La morte e l’arte di rimanere in vita
Polacco non ebreo, Wieslaw Kielar nulla risparmia in una novantina di capitoli fitti e realistici, nessun dettaglio rivoltante, ferite raccapriccianti, vessazioni e percosse, umiliazioni e violenze vigliacche, corruzioni e contrabbandi. Prima falegname, poi inserviente medico, ancora caposquadra («avevo anche imparato a fingere di lavorare in modo efficiente») nella costruzione di una strada nei pressi di un grande impianto chimico, e poi attendente infermiere e perfino falsificatore dei certificati di morte (malattie e non esecuzioni, richiedevano le autorità naziste), l’autore di Anus mundi racconta abiezione e disperazione, ma anche la «difficile arte di rimanere in vita nel campo» e le tante anime indurite e indifferenti di cui, giorno dopo giorno, si popolava il lager. Tutt’altro che marginale è il resoconto del dolore e del male scaraventato addosso agli ebrei polacchi, slovacchi, greci, francesi, ungheresi. Innumerevoli i rischi collezionati negli anni di permanenza al campo per Wieslaw Kielar, che riuscì a sopravvivere fino alla liberazione, in modo rocambolesco in più occasioni, in particolare, una volta: convalescente dopo il tifo, rischiò di finire trasferito a Birkenau, dopo una selezione che avrebbe condotto i malati alle camere a gas.
C’era anche l’amore…
Sprazzi di solidarietà e d’amore, come sole da piccole fessure, germogliavano anche nel lager.
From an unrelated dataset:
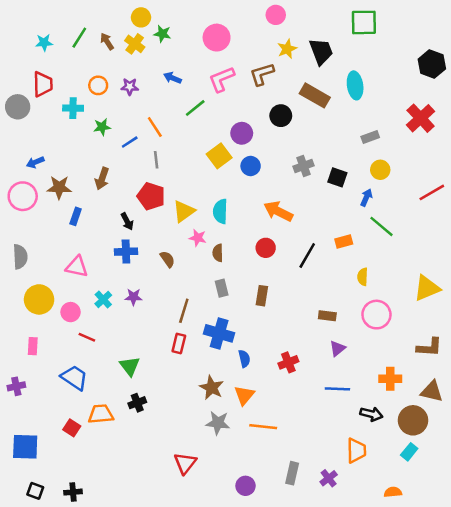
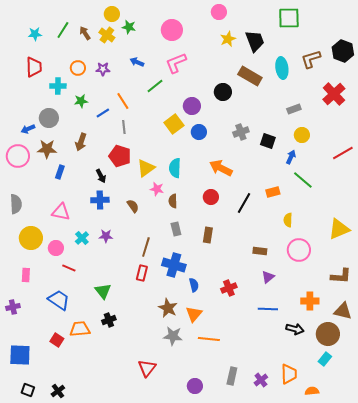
brown L-shape: (262, 74) -> (311, 59), moved
gray circle: (18, 107) -> (49, 118), moved
orange trapezoid: (356, 451) -> (289, 374), moved
black cross: (73, 492) -> (58, 391), turned -32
Colpisce in mezzo a tanto orrore il breve sentimento platonico del narratore per Sylvia, bellissima diciassettenne, un suo flirt con Halina e con Wanda, un’infermiera, e l’appassionato amore del suo amico Edek Galinski («stavamo programmando di fuggire dal campo») con l’ebrea Mala Zimetbaum. Saranno loro due a tentare la fuga, disinnescata e con tragiche conseguenze. Proprio la vicenda di questo amore, che ha il suo spazio nei capitoli finali, è in realtà il nucleo originario del libro, un racconto con cui lo scrittore negli anni Sessanta aveva partecipato a un concorso. Anus mundi è un libro che meritava d’essere scoperto e che, attraverso la sua spietata ricostruzione, raggiunge vette di grandezza letteraria e umana, assolutamente analoghe alle più famose opere dei più importanti scrittori della Shoah e dei testimoni in prima persona dell’esperienza concentrazionaria.